Canonical form of linear operators- upper triangular equivalence

**davesface** · December 7th 2010, 10:00 PM

Show that all upper triangular matrices with diagonal entries $\alpha$ and arbitrary other elements are equivalent if $a_{12},a_{23},...,a_{n-1,n}$ are nonzero

**FernandoRevilla** · December 8th 2010, 01:53 AM

Consider

$A=\begin{bmatrix} \alpha & a_{12} & \ldots & a_{1n}\\ 0 &\alpha & \ldots & a_{2n} \\ \vdots&&&\vdots \\ 0 & 0 &\ldots & \alpha \end{bmatrix}\in \mathbb{R}^{n\times n}$

with $a_{12}\cdot a_{23}\cdot \ldots \cdot a_{n-1,n}\neq 0$ , then

$\lambda=\alpha$ is the only eigenvalue of $A$ (multiplicity $n$ ).

Besides,

$\dim \ker(A-\alpha I)=n-r(A-\alpha I)=n-(n-1)=1$ .

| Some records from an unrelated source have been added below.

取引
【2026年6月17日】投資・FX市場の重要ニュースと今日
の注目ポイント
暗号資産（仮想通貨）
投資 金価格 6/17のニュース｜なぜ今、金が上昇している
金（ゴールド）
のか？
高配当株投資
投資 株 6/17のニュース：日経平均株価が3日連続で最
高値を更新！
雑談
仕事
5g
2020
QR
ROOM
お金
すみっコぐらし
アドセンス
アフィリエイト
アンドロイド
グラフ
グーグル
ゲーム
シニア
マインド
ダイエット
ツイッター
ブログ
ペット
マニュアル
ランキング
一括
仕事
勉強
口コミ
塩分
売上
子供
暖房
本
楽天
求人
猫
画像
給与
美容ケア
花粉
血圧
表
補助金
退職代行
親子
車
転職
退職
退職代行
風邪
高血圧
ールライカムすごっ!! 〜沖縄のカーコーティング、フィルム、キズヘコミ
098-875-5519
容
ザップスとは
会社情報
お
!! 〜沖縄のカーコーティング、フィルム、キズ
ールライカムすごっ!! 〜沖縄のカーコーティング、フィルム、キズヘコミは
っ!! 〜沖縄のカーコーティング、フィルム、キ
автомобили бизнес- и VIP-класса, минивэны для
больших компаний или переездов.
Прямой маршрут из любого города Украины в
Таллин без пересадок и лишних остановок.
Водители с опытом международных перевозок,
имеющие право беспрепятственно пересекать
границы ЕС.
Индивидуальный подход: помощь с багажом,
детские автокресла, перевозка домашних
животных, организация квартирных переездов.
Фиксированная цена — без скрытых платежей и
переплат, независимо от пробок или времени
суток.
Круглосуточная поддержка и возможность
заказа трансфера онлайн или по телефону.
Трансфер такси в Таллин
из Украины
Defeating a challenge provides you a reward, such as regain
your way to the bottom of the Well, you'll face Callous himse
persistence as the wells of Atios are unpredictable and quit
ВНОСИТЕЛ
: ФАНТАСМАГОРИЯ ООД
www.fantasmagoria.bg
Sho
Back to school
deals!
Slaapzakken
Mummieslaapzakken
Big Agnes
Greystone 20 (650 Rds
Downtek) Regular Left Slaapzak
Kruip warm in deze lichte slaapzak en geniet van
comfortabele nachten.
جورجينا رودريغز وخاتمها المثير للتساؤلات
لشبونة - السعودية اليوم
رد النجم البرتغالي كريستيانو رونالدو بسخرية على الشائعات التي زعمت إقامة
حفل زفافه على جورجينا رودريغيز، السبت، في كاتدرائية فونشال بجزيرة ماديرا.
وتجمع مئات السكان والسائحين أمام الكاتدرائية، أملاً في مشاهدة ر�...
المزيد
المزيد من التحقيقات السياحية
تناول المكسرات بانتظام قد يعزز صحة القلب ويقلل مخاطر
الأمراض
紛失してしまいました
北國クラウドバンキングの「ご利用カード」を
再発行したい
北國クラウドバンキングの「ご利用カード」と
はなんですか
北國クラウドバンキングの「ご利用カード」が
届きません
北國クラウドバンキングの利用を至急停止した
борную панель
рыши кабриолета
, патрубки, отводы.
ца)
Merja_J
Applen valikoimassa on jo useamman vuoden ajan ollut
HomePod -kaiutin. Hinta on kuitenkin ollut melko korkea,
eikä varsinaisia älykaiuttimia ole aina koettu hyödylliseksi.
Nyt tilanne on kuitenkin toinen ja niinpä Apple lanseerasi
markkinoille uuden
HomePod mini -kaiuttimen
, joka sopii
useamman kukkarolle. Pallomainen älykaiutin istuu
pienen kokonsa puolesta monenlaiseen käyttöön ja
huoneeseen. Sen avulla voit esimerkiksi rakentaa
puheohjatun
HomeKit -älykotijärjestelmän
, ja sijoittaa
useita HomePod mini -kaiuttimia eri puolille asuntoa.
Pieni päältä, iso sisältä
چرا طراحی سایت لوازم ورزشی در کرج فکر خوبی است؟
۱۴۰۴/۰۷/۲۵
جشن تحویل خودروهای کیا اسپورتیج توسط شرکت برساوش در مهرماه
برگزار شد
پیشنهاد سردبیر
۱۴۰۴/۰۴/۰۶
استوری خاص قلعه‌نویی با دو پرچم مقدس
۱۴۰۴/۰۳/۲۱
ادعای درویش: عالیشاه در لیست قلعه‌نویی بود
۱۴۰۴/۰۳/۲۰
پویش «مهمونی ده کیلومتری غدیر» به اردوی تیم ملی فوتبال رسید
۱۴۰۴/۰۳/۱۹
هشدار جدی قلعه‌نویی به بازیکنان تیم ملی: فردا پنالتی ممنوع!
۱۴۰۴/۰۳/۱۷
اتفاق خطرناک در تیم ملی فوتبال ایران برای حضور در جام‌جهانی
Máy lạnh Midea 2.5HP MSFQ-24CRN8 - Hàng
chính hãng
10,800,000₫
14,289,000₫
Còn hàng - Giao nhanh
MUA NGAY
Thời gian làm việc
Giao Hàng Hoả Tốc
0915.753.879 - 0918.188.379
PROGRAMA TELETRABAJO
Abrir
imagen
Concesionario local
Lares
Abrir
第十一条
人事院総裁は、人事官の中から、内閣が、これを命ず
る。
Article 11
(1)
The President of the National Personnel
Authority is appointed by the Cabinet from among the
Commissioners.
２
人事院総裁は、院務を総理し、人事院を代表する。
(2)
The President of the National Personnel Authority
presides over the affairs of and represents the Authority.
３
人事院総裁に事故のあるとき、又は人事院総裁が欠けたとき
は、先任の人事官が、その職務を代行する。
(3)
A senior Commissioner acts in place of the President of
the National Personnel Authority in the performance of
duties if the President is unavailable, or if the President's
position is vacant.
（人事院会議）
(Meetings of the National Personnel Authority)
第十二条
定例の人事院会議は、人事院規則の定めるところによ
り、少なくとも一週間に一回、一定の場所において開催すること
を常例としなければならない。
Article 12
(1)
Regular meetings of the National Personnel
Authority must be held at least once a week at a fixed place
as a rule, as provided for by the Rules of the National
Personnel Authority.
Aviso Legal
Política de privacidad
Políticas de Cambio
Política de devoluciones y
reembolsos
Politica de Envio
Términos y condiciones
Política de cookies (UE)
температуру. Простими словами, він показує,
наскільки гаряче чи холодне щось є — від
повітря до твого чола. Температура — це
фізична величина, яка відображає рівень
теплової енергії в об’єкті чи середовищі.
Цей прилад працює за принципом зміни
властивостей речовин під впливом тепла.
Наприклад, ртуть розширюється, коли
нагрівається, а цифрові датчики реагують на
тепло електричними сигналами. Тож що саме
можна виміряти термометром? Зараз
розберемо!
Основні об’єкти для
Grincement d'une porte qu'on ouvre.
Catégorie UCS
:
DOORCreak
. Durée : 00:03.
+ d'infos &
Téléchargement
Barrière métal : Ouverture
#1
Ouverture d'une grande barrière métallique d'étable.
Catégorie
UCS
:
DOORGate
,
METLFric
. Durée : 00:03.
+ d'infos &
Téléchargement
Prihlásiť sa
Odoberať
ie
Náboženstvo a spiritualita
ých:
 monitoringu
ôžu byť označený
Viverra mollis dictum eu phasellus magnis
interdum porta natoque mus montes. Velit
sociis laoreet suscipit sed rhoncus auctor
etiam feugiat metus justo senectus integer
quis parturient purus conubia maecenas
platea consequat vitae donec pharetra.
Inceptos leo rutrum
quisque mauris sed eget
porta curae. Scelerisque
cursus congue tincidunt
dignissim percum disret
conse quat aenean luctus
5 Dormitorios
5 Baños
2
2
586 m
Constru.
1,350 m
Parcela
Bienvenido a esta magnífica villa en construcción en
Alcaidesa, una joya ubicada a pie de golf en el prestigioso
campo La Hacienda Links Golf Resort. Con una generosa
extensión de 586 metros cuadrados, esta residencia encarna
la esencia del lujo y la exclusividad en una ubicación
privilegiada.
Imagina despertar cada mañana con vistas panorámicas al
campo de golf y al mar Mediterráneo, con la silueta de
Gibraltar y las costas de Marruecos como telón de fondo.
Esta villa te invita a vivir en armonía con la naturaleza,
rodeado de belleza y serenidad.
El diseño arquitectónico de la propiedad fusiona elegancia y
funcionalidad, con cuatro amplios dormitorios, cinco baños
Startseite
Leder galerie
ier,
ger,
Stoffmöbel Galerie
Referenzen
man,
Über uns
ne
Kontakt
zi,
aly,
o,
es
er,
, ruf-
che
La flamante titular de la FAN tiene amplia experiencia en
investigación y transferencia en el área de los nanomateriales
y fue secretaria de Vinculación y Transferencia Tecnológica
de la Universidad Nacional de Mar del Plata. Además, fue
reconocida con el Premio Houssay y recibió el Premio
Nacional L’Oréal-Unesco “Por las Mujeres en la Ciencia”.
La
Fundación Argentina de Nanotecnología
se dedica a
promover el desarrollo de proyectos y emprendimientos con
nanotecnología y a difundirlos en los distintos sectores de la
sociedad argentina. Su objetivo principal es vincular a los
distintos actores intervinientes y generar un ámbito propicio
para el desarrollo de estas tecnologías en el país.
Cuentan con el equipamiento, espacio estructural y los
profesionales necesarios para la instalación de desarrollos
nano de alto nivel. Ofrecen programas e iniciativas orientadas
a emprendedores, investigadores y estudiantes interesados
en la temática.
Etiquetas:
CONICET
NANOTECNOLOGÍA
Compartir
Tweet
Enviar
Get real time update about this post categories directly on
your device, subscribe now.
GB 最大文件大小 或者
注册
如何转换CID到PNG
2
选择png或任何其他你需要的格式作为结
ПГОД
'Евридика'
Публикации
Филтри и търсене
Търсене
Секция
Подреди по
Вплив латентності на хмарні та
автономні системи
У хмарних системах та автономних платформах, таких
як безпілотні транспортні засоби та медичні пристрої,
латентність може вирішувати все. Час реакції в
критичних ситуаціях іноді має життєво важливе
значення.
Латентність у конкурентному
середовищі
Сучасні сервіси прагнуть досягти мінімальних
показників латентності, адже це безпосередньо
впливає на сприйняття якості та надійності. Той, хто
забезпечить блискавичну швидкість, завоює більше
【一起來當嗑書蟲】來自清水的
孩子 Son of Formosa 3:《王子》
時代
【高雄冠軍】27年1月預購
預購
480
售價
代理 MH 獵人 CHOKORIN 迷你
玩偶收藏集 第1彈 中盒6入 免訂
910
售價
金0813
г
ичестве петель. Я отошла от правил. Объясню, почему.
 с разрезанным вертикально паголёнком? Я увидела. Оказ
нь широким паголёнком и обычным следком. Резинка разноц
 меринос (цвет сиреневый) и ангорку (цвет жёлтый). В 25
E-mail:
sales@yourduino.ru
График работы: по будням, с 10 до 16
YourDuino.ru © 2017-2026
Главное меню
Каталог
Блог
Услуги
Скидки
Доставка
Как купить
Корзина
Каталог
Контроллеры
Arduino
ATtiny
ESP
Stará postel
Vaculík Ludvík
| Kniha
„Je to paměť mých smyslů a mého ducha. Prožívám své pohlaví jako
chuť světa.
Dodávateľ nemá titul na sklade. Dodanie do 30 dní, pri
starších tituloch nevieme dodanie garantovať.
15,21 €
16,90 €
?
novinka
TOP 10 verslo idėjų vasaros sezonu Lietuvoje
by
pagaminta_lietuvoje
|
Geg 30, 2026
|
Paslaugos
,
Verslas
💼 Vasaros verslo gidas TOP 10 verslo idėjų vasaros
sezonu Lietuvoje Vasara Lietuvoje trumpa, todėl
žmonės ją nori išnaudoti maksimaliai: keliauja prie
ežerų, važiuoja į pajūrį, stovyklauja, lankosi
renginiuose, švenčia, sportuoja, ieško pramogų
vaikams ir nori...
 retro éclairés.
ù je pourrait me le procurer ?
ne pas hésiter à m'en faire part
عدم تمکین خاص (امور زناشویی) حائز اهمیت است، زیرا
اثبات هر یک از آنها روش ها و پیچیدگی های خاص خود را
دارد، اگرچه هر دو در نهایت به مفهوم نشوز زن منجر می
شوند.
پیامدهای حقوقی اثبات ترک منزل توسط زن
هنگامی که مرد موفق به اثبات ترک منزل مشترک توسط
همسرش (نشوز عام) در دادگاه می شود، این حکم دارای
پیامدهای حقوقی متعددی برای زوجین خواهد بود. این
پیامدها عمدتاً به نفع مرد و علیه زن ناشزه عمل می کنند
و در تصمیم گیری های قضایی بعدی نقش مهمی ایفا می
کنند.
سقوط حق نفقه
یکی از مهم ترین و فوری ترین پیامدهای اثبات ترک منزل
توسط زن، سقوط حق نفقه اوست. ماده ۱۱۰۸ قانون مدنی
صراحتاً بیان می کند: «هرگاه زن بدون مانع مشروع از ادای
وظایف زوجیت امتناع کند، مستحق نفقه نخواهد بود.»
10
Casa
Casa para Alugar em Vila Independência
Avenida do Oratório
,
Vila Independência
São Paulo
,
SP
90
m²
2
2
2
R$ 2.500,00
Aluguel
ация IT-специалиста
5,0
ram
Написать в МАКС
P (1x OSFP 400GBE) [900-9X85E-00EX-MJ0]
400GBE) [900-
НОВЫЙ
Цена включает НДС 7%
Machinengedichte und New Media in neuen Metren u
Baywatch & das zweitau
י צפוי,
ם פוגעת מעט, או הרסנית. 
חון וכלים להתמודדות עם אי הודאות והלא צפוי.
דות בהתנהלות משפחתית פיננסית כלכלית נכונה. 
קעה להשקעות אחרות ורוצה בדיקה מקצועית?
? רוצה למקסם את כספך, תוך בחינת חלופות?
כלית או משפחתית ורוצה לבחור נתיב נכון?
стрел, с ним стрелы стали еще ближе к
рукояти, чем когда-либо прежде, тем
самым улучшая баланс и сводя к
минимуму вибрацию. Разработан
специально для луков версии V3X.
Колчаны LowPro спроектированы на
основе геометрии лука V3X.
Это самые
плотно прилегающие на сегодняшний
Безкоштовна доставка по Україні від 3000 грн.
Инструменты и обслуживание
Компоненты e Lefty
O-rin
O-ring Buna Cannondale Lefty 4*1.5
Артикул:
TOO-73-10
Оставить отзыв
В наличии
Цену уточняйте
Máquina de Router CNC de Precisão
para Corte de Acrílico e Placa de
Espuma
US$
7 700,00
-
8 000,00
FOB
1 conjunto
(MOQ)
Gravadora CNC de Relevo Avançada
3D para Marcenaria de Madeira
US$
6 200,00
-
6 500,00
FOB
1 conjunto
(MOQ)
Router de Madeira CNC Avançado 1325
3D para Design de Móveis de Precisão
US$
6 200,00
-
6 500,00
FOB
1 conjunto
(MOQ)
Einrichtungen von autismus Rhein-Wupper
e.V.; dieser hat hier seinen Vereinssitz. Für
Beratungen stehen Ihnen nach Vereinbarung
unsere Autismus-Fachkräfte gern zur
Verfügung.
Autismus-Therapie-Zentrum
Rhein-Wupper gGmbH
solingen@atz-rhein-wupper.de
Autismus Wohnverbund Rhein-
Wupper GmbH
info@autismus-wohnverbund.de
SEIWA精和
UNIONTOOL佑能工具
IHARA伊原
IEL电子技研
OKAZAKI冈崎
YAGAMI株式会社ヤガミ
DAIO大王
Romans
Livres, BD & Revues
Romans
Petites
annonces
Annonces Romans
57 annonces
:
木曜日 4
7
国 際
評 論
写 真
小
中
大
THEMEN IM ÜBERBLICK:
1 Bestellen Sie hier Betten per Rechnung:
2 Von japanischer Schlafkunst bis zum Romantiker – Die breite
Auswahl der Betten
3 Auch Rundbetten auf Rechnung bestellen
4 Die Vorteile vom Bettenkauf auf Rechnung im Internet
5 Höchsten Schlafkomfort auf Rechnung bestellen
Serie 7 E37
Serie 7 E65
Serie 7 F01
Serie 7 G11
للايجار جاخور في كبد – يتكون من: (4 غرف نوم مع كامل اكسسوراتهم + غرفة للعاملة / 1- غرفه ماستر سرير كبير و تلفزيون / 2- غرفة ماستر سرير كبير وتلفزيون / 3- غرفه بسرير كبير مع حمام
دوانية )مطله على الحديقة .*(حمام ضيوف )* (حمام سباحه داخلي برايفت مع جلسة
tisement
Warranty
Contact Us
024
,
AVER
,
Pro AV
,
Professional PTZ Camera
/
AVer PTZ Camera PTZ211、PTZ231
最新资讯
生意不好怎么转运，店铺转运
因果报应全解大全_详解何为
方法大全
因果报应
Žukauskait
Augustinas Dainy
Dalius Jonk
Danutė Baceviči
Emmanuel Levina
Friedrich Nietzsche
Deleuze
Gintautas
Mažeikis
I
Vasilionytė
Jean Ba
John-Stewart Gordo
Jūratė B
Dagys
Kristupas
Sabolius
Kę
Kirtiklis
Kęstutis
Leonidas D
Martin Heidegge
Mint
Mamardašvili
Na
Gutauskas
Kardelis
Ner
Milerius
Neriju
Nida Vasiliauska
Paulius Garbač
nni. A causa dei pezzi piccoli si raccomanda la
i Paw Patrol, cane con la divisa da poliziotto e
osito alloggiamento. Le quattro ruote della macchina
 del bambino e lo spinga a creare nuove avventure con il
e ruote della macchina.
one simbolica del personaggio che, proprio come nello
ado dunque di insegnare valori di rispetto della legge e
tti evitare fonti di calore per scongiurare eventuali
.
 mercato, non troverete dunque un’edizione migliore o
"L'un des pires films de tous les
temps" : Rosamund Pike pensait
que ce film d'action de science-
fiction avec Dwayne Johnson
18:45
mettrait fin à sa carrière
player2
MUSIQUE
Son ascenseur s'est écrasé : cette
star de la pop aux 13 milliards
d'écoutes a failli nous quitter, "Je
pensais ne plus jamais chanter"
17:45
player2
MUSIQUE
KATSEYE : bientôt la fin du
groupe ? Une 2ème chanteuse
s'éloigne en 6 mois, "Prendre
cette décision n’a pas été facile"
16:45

This means that the canonical form of Jordan $J$ for $A$ has only one block:

$J=\begin{bmatrix} \alpha & 1 & \ldots & 0\\ 0 &\alpha & \ldots & 0 \\ \vdots&&&\vdots \\ 0 & 0 &\ldots & \alpha \end{bmatrix}$

As a consequence, all matrices $A$ are equivalent to $J$ (even more, similar to $J$ ).

Regards.

Fernando Revilla

**FernandoRevilla** · December 8th 2010, 02:12 AM

I add the following to my previous post:

(i) If $\alpha\neq 0$ then, $r(A)=n$ and all matrices $A$ are equivalent to $I_n$ (by a well known theorem).

(ii) If $\alpha=0$ then, $r(A)=n-1$ and all matrices $A$ are equivalent to

$\begin{bmatrix}{I_{n-1}}&{0}\\{0}&{0}\end{bmatrix}$ (by a well known theorem).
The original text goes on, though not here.